Horowitz’s Fragrance Journeys usually take about 90 minutes, they cost $500, and they get you a quarter ounce of pure oil, 1 ounce of spray, a bath gel and a body lotion. She keeps about 300 oils and fragrances on hand, and when in New York and London to see clients, she travels with a custom-made “fragrance organ” that holds 100. She prefers that clients name their scents themselves, and she requires written permission if a client’s friend or relative wants a bottle of the original scent. Horowitz has been on more than 2,000 Fragrance Journeys, and in that stretch, she claims, she’s encountered three people for whom she couldn’t make scents.

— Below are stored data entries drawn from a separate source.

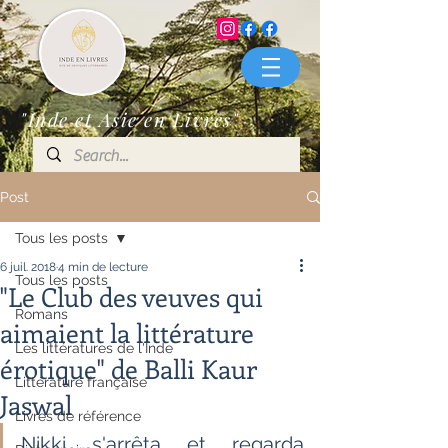
"Inde et Asie en Livres"
Post
Tous les posts
6 juil. 2018
4 min de lecture
Tous les posts
"Le Club des veuves qui
Romans
aimaient la littérature
Les littératures de l'Inde
érotique" de Balli Kaur
Littérature française
Jaswal
Livres de référence
Nikki s'arrêta et regarda 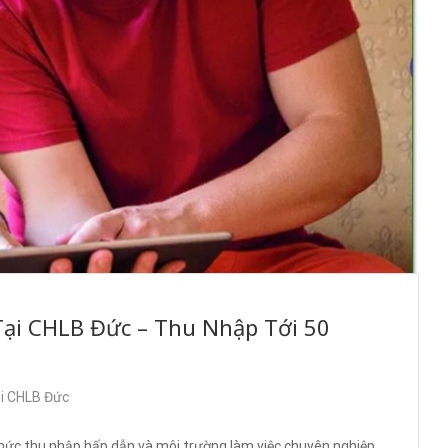
ại CHLB Đức – Thu Nhập Tới 50
ại CHLB Đức
mức thu nhập hấp dẫn và môi trường làm việc chuyên nghiệp,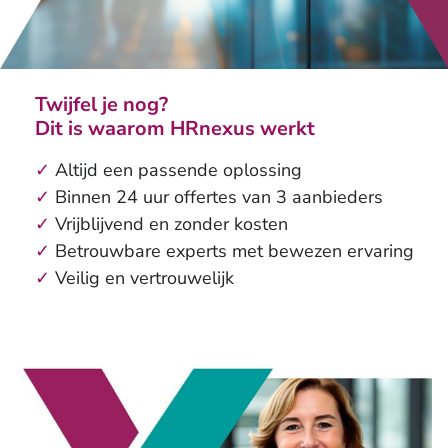
Twijfel je nog?
Dit is waarom HRnexus werkt
✓
Altijd een passende oplossing
✓
Binnen 24 uur offertes van 3 aanbieders
✓
Vrijblijvend en zonder kosten
✓
Betrouwbare experts met bewezen ervaring
✓
Veilig en vertrouwelijk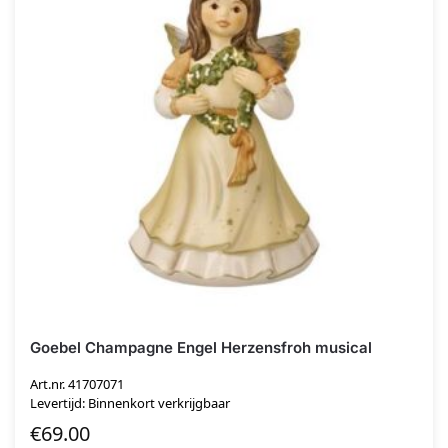
Goebel Champagne Engel Herzensfroh musical
Art.nr. 41707071
Levertijd: Binnenkort verkrijgbaar
€
69.00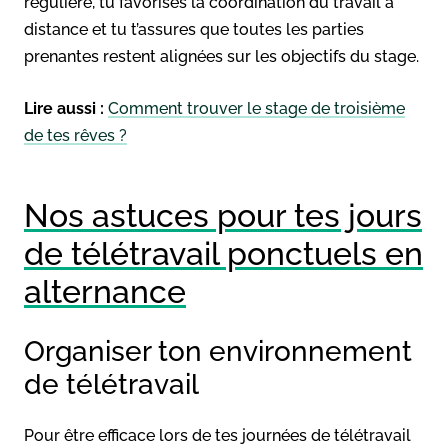
régulière, tu favorises la coordination du travail à
distance et tu t’assures que toutes les parties
prenantes restent alignées sur les objectifs du stage.
Lire aussi :
Comment trouver le stage de troisième
de tes rêves ?
Nos astuces pour tes jours
de télétravail ponctuels en
alternance
Organiser ton environnement
de télétravail
Pour être efficace lors de tes journées de télétravail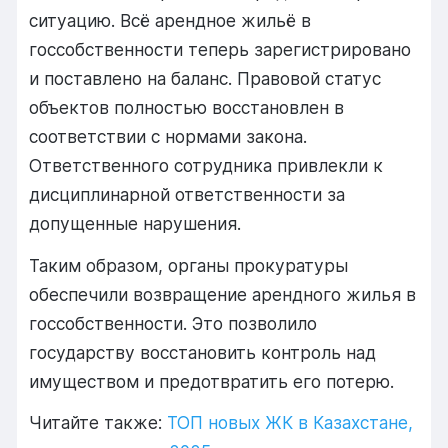
ситуацию. Всё арендное жильё в
госсобственности теперь зарегистрировано
и поставлено на баланс. Правовой статус
объектов полностью восстановлен в
соответствии с нормами закона.
Ответственного сотрудника привлекли к
дисциплинарной ответственности за
допущенные нарушения.
Таким образом, органы прокуратуры
обеспечили возвращение арендного жилья в
госсобственности. Это позволило
государству восстановить контроль над
имуществом и предотвратить его потерю.
Читайте также:
ТОП новых ЖК в Казахстане,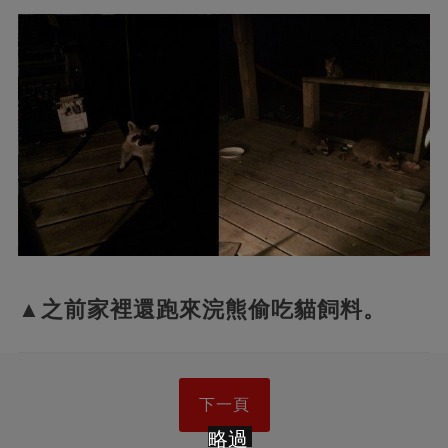
▲之前家裡還跑來浣熊偷吃貓飼料。
下一頁
略過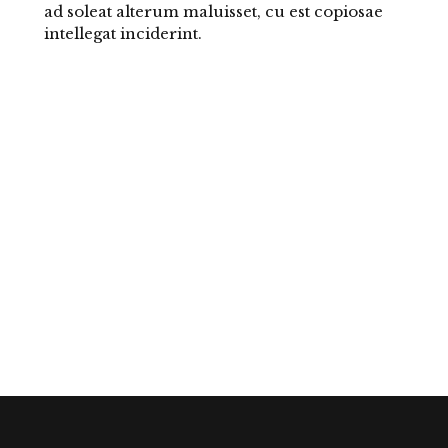
ad soleat alterum maluisset, cu est copiosae
intellegat inciderint.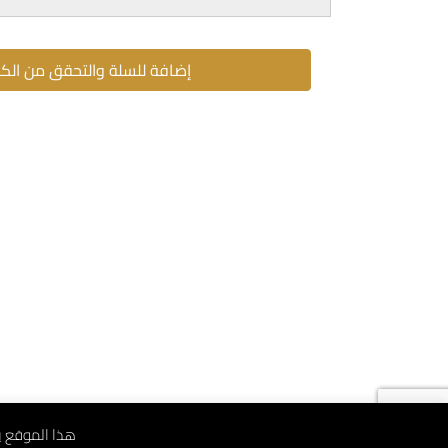
إضافة للسلة والتحقق من الك
هذا الموقع يستخدم ملف 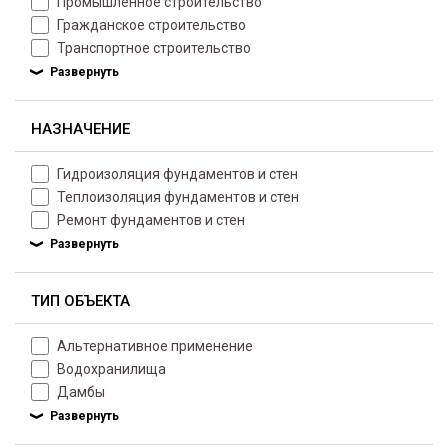
Промышленное строительство
Гражданское строительство
Транспортное строительство
НАЗНАЧЕНИЕ
Гидроизоляция фундаментов и стен
Теплоизоляция фундаментов и стен
Ремонт фундаментов и стен
ТИП ОБЪЕКТА
Альтернативное применение
Водохранилища
Дамбы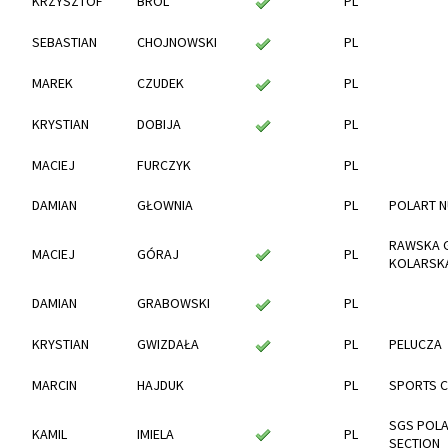
KRZYSZTOF
BROL
PL
SEBASTIAN
CHOJNOWSKI
PL
MAREK
CZUDEK
PL
KRYSTIAN
DOBIJA
PL
MACIEJ
FURCZYK
PL
DAMIAN
GŁOWNIA
PL
POLART N
RAWSKA 
MACIEJ
GÓRAJ
PL
KOLARSK
DAMIAN
GRABOWSKI
PL
KRYSTIAN
GWIZDAŁA
PL
PELUCZA
MARCIN
HAJDUK
PL
SPORTS 
SGS POLA
KAMIL
IMIELA
PL
SECTION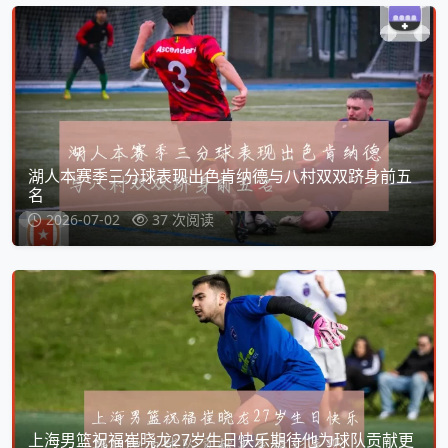
湖人本赛季三分球表现出色肯纳德与八村双双跻身前五
名
2026-07-02
37 次阅读
上海男篮祝福崔晓龙27岁生日快乐期待他为球队贡献更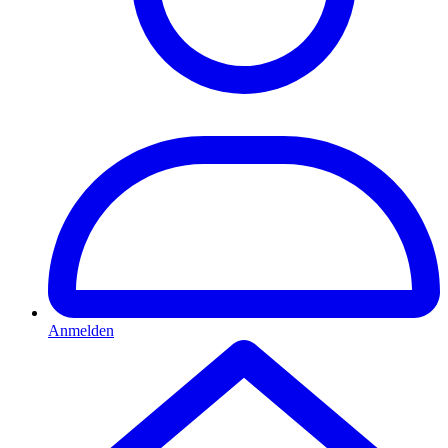
Anmelden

“Almost always during a fragrance journey, someone will smell something and say, ‘Oh my God, that’s the lawn in my mother’s yard,’ or ‘That’s the ocean when I was 16 and had my first kiss.’ ” Occasionally clients will have negative memory reactions. People who went to Catholic school are sometimes repulsed by frankincense, she said. “Like, ‘Oh my God, a nun hit me with a ruler.’ ”

“More people cry than you would expect,” she added.

Where Horowitz and Fisch are willing to make scents for anyone with a few hundred extra dollars and a free hour, John Steele, an aromatic consultant, does not have a store or a Web site. He conducts much of his business out of a health food restaurant in the Valley, and he does not seek out clients. They are brought to him by a higher force, he feels.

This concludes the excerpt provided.